TNF-α-Adalimumab Fab interaction. Interaction of TNF-α with Adalimumab Fab was recorded in reversed (immobilized TNF-α, A) and in forward assay orientation (immobilized Fab fragment, B). Solutions of Adalimumab Fab (A) or TNF-α (B) diluted in running buffer (1, 2, 4, 8 nM) were injected for 260 s (association), followed by injection of running buffer for 18,000 s (dissociation). Solid light grey to black lines (1 to 8 nM) represent normalized data. Solid orange lines represent global fit data. Kinetic rates, affinities and amplitudes are listed in Table 1.

Table 1 Kinetic rate constants, dissociation constants.
Figure 3
figure 3

TNF-α-Adalimumab interaction. Interaction of TNF-α with Adalimumab was recorded in reversed (immobilized TNF-α, A) and in forward assay orientation (immobilized Adalimumab IgG, B). Association was recorded for 160 s, dissociation for 7200 s. Additionally, a longer dissociation phase of 18,000 s (A) and 30,000 s (B) was recorded for the highest analyte concentration. Analyte solutions were injected at concentrations of 1, 2, 4, 8 nM (light grey to black lines). Orange lines represent fit data. Kinetic rates and amplitudes are listed in Table 1.

TNF-α-Adalimumab Fab interaction

First, we investigated the simpler case of monovalent Adalimumab Fab binding to trimeric TNF-α in both orientations. In the reversed assay orientation, the association kinetics of solute Adalimumab Fab to immobilized trimeric TNF-α (Fig. 2A) could be described by a single exponential function. Each binding event to an immobilized ligand is detected independently, which corresponds to a 1:1 interaction. Dissociation kinetics of Fabs from partially saturated surfaces (injections of 1 and 2 nM Fab) are biphasic, featuring a fast and a slow rate, which are kFAST = 1.42 ± 0.39 10−3 s−1 and kSLOW = 8.52 ± 0.28 10−5 s−1, respectively (Figs. 2A and S3). The fast dissociation rate resembles the TNF-α monomerization rate determined before, and most likely originates from the decay of TNF-α trimers that are not stabilized by a bound Fab. The slow rate can be assigned to the dissociation of Fab from immobilized TNF-α trimers, which can be seen by comparison with the reversed the assay orientation in Fig. 2B. Here, the same rate is found for the dissociation of TNF-α from immobilized Adalimumab Fab. A fast monomerization was not observed, as expected. Rather, the observable kinetics suggest a third, even slower dissociation process, which is perceptible because the signal does not approach the baseline within the run time of 18,000 s. It could be explained by an avidity effect, where two or three immobilized Adalimumab Fabs become interlinked by one tightly bound trimeric TNF-α. It is known that multivalent binding of immobilized Adalimumab Fab forms highly stable complexes.

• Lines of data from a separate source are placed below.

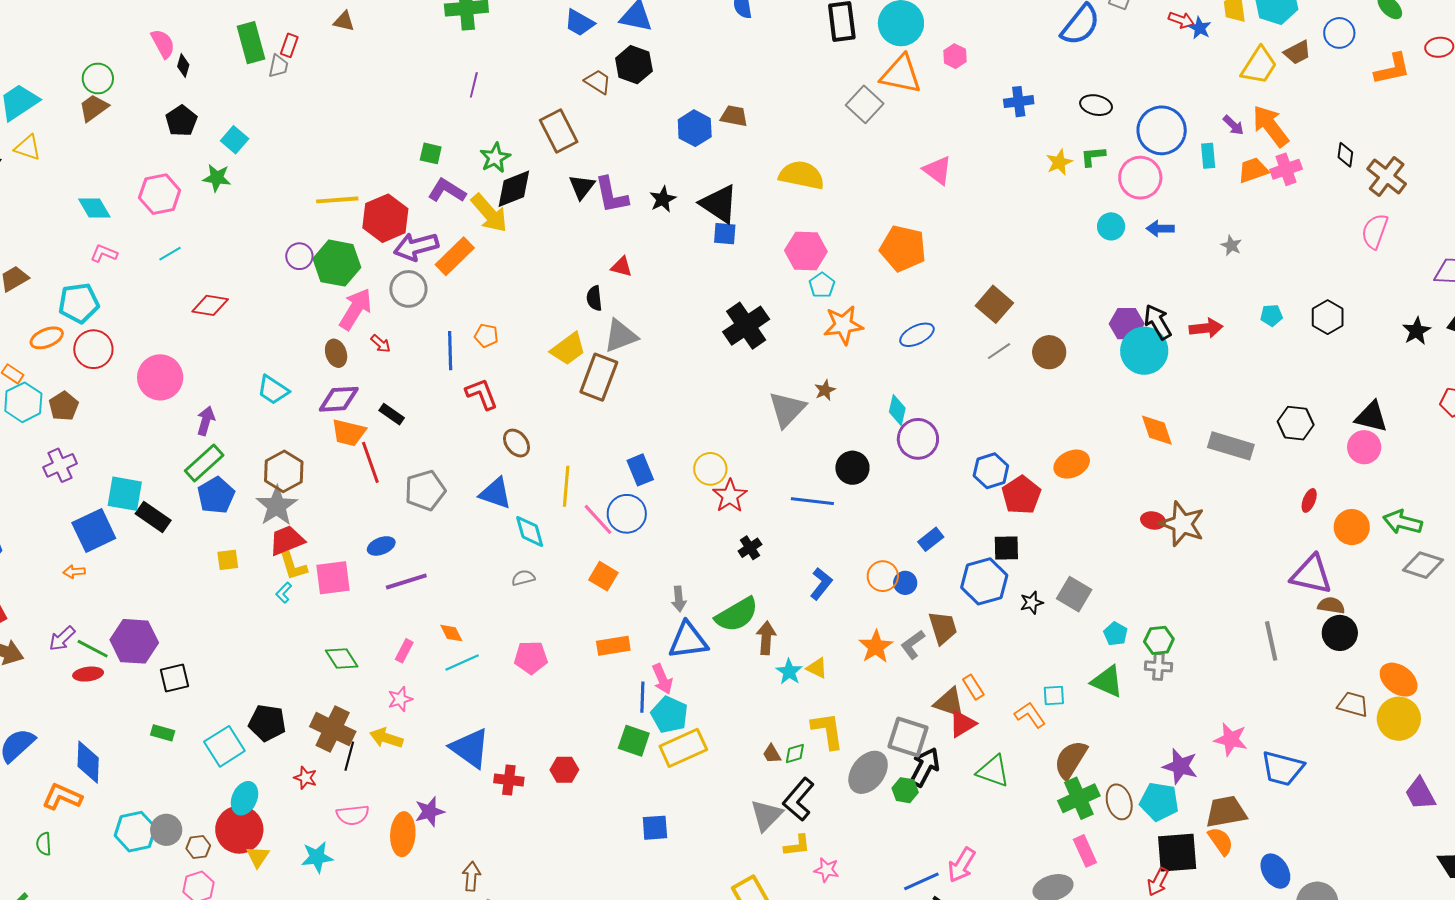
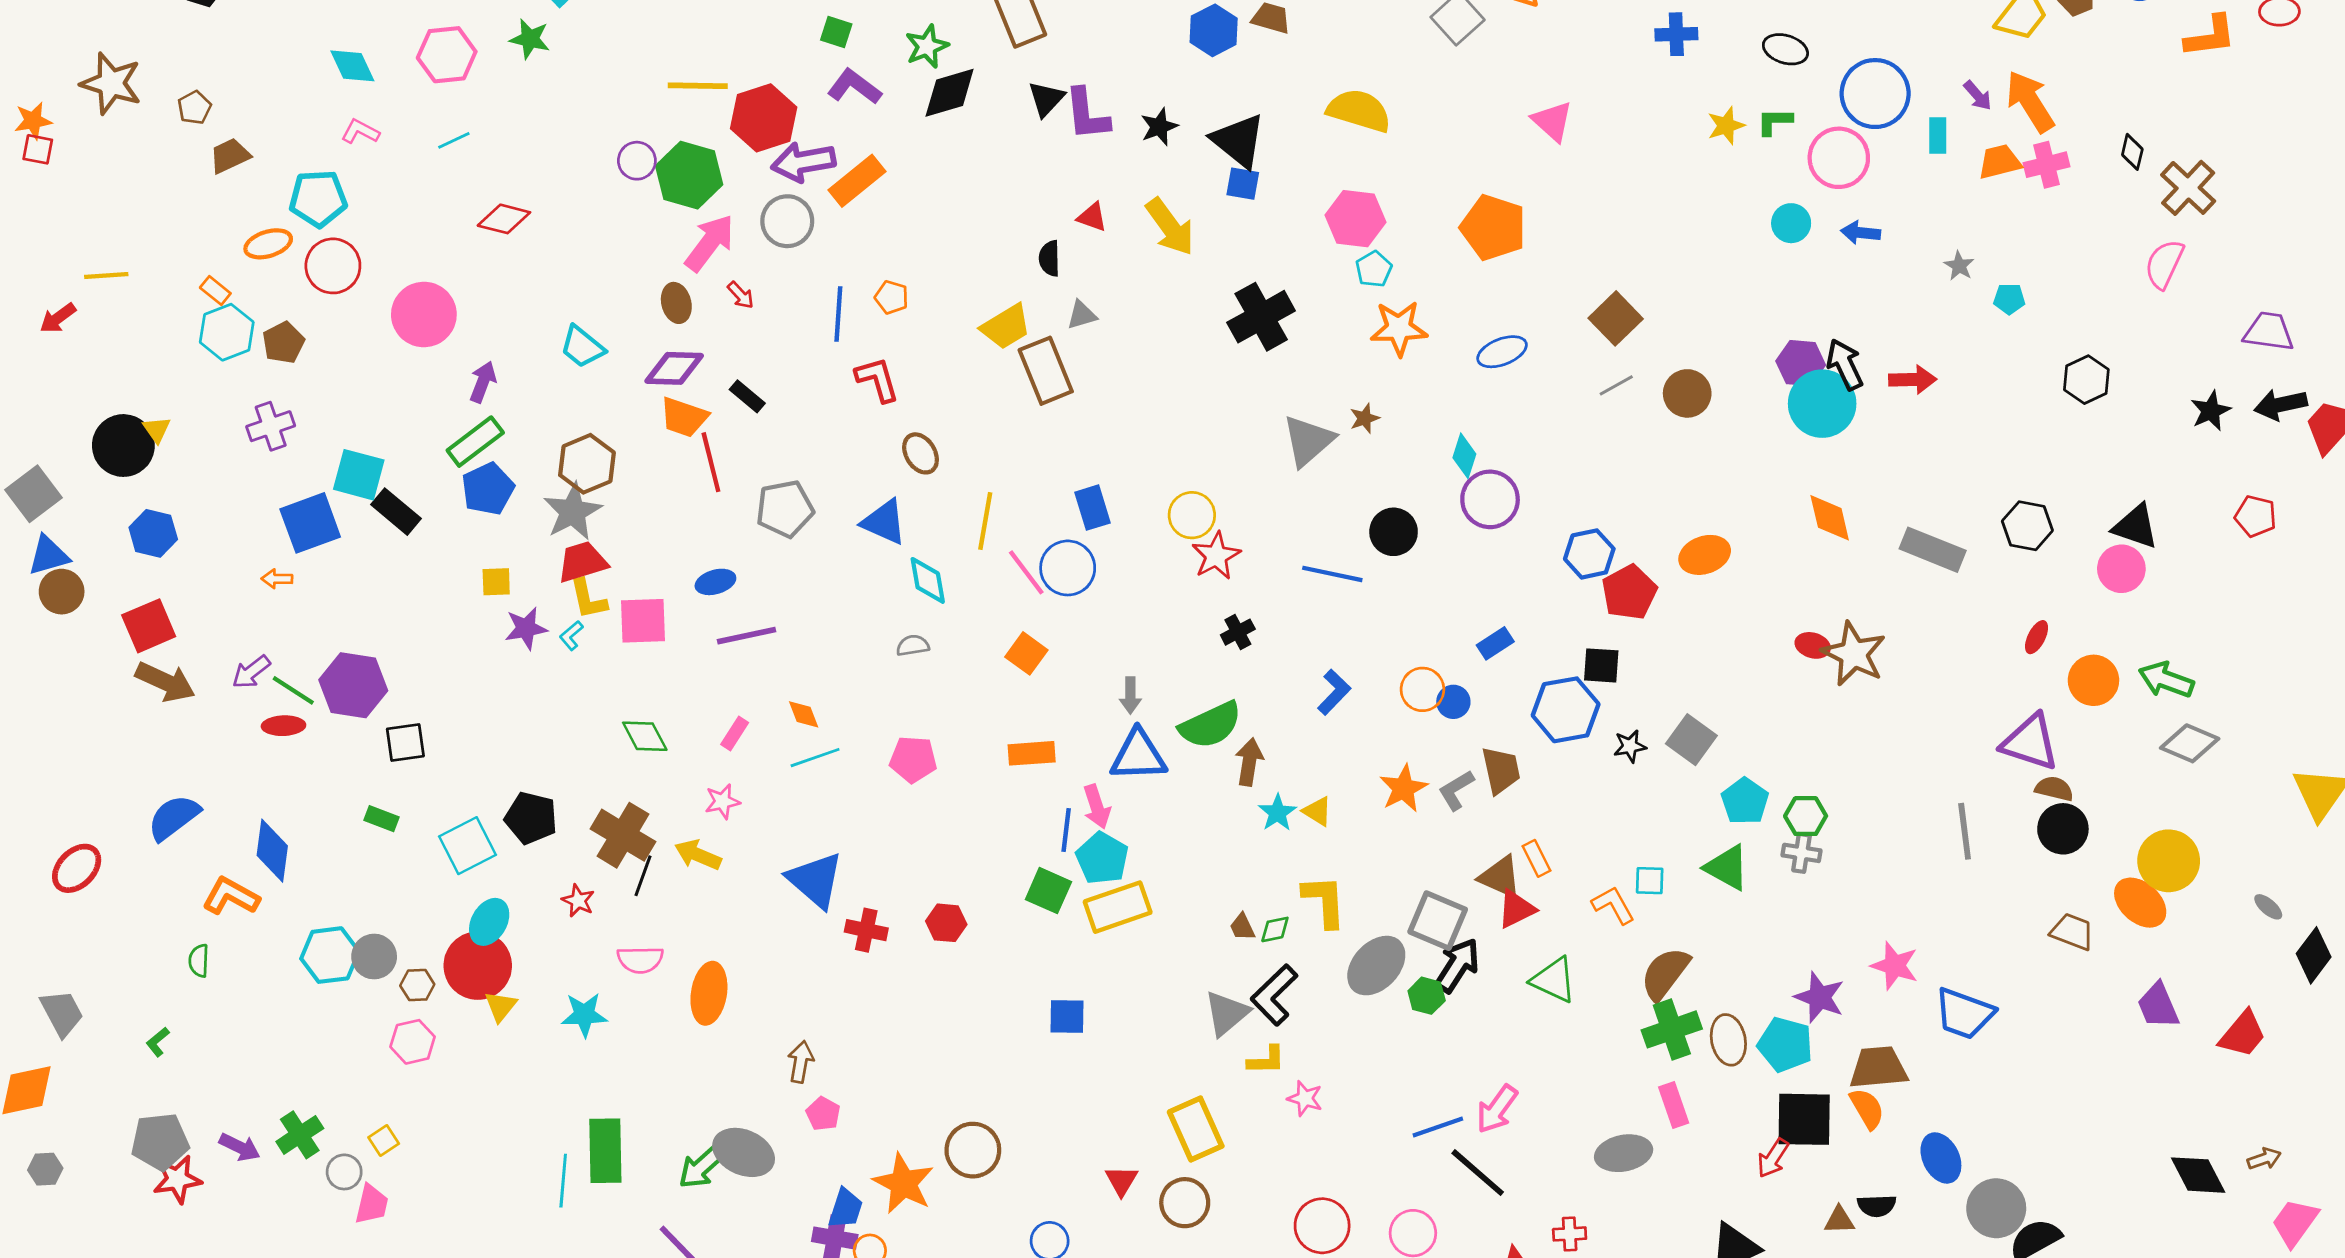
yellow arrow: (489, 213) -> (1170, 227), moved
cyan pentagon: (1271, 315) -> (2009, 299), moved
gray triangle: (621, 336) -> (1082, 315), size x0.6
brown rectangle: (599, 377) -> (1046, 371), turned -48
cyan pentagon: (1115, 634) -> (1745, 801), size x1.4
yellow circle: (1399, 719) -> (2169, 861), moved
purple trapezoid: (1420, 794) -> (2158, 1006), moved
purple star: (430, 812) -> (526, 628), moved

TNF-α-Adalimumab interaction

We then investigated the impact of the avidity of full Adalimumab IgGs on the interaction with TNF-α. Previous studies have described the formation of highly stable complexes of three Adalimumab molecules binding to three TNF-α trimers19. However, the impact of these complexes on interaction parameters and whether these complexes are formed in case of one of the molecules being immobilized is subject of investigation here. In both assay orientations multiple binding can occur due to the intrinsic multivalent properties of TNF-α and Adalimumab IgGs (Fig. 3A,B). Interaction measurements of Adalimumab full IgG and TNF-α reveal comparable rate constants in both directions (Table 1). Moreover, similar to the avidity-compatible assay setup in Fig. 2B above, both orientations with Adalimumab exhibit reduced dissociation amplitudes, indicating the formation of interlinked complexes.

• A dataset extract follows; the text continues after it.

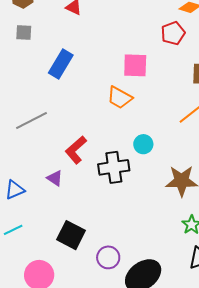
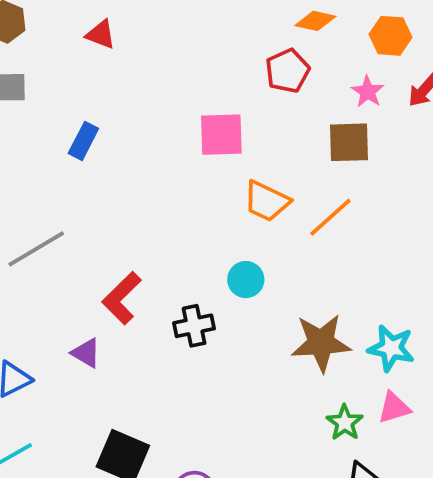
blue rectangle: (61, 64) -> (83, 141), size x0.7
orange trapezoid: (120, 97) -> (267, 201), moved
black cross: (114, 167) -> (194, 326), size x0.7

Kinetic rate constants and affinities

Table 1 lists the determined kinetic rates and affinities of the interaction between TNF-α and Adalimumab Fab/full Adalimumab IgG. The dissociation rate constants are in good agreement with published data as measured for immobilized Adalimumab IgG and TNF-α in solution19,33. As an important result, we observed consistent affinities and similar rates for both assay orientations, showing for the first time that the orientation does not significantly influence the binding mode and its affinity.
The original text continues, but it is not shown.